Sir Elton John has criticized the removal of a memorial to Steve Jobs following the coming out of Apple CEO Tim Cook.

The memorial, a six-foot-tall iPhone that doled out biographical information about Jobs' accomplishments, took photos and emitted free wi-fi, was removed earlier this month from the yard of a St. Petersburg technical university. The company that installed the monument said that it violated Russia's law prohibiting the promotion of “gay propaganda” to minors.

According to a post on John's Facebook page, he spoke out during a concert in St. Petersburg, telling the crowd: “I'm not big on technology, but I love my iPad! … How dignified that St. Petersburg should erect a memorial to Steve Jobs, the remarkable founder of Apple.”

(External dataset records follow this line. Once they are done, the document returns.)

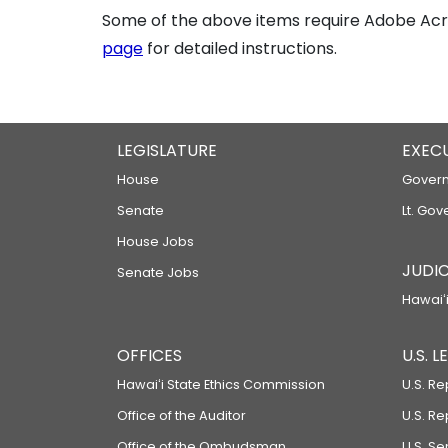
Some of the above items require Adobe Acro
page
for detailed instructions.
LEGISLATURE
EXEC
House
Govern
Senate
Lt. Gov
House Jobs
JUDIC
Senate Jobs
Hawaiʻi
OFFICES
U.S. 
Hawaiʻi State Ethics Commission
U.S. Re
Office of the Auditor
U.S. R
Office of the Ombudsman
U.S. S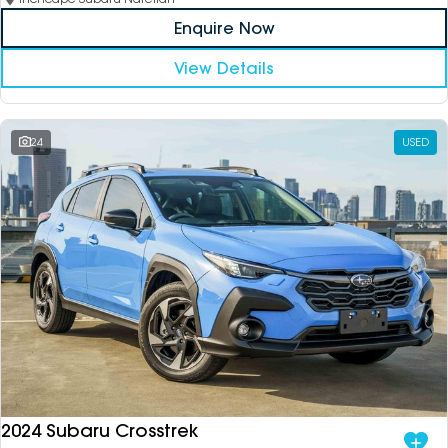
Enquire Now
View Details
24
USED
2024 Subaru Crosstrek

“Can this be true? Steve's memory is re-written because his successor at Apple, Tim Cook, is gay?! Does that also make iPads gay propaganda?! Is Tchaikovsky's beautiful music ‘sexually perverting’?!” he rhetorically asked.

“As a gay man, I've always felt so welcome here in Russia,” John continued. “Stories of Russian fans – men and women who fell in love dancing to 'Nikita' or their kids who sing along to 'Circle of Life' – mean the world to me. If I'm not honest about who I am, I couldn't write this music. It's not gay propaganda. It's how I express life. If we start punishing people for that, the world will lose its humanity.”

John has previously criticized Russia's anti-gay law from inside its borders. Last year, he dedicated a Moscow performance to the memory of a 23-year-old man from Volgograd who was allegedly murdered for being gay.